Schuller: Interestingly, PaaS is not something that comes out of thin air. A PaaS is a software technology that aggregates infrastructure and presents that infrastructure as a self-service system, stack, APIs and all. Nothing about the software engine behind a PaaS inherently requires it to be public. A PaaS software technology, if built in a flexible way, can be deployed on any infrastructure, thereby making private PaaS a reality. At Apprenda, we are focused not on offering clouds, but rather, providing the engine that can be used to deploy thousands of cloud services.
VMblog: Explain if you would how a private PaaS can decrease the time to market?
Schuller: Private PaaS provides for a self service utility model that allows you to upload your compiled code and in a click of a button "publish" it. This allows for a faster time to market because it deploys apps in minutes rather than weeks or months.

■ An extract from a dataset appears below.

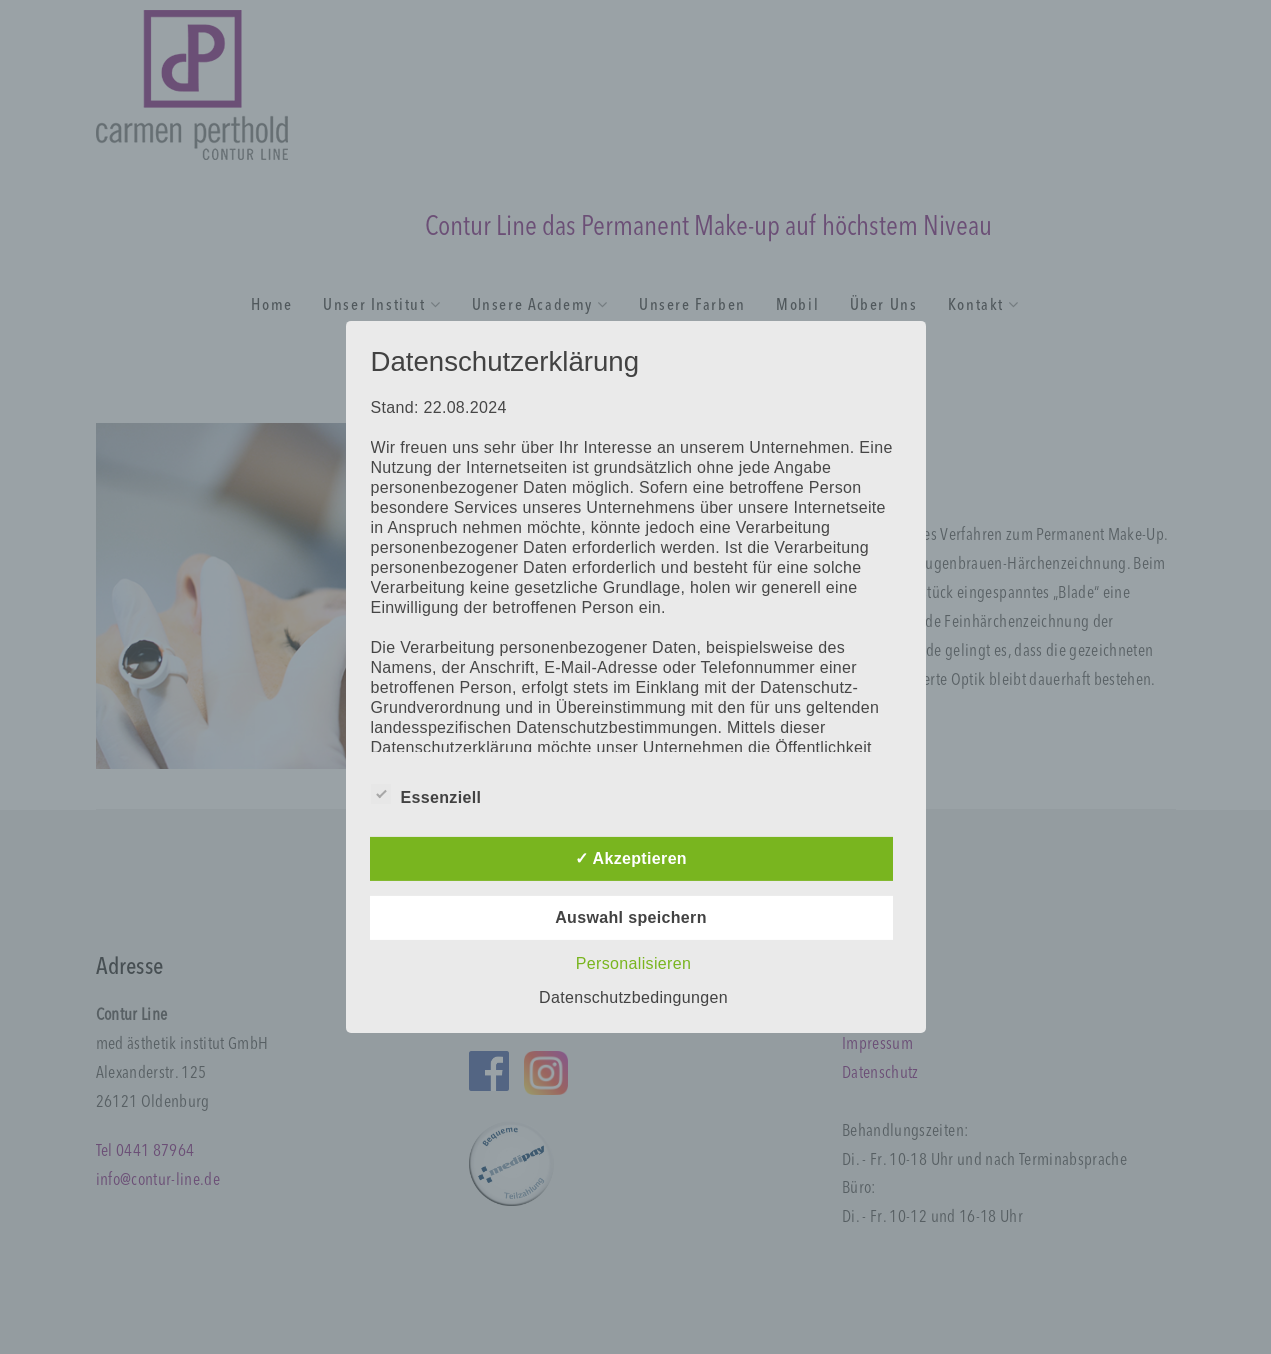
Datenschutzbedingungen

VMblog: Can you tell us, why has Apprenda decided to focus on the .NET market rather than Java, Ruby, etc.?
Schuller: The .NET community represents around 40 percent of all software development. As a startup, we need to choose a stack that would allow us to maintain laser focus on providing value to customers and not be distracted by fragmented distributions and that we did not have viable private PaaS solution. Through .NET, we can guarantee compatibility and consistency for all customers, and we also know that we lead the pack with respect to .NET focused private cloud solutions.
VMblog: Finally, your company recently received a $10 million Series B round of funding. What are your plans for this new investment and how do you think it will affect your product roadmap?
Schuller: Our Series B equips us to more aggressively expand our customer base and evolve the product to stay two steps ahead of both market need and competitive evolution. We will be expanding our field sales and marketing teams, as well as bring on new engineering talent to take our private PaaS value to the next level.
A special thank you to Apprenda CEO Sinclair Schuller for taking time out to speak with me about this subject.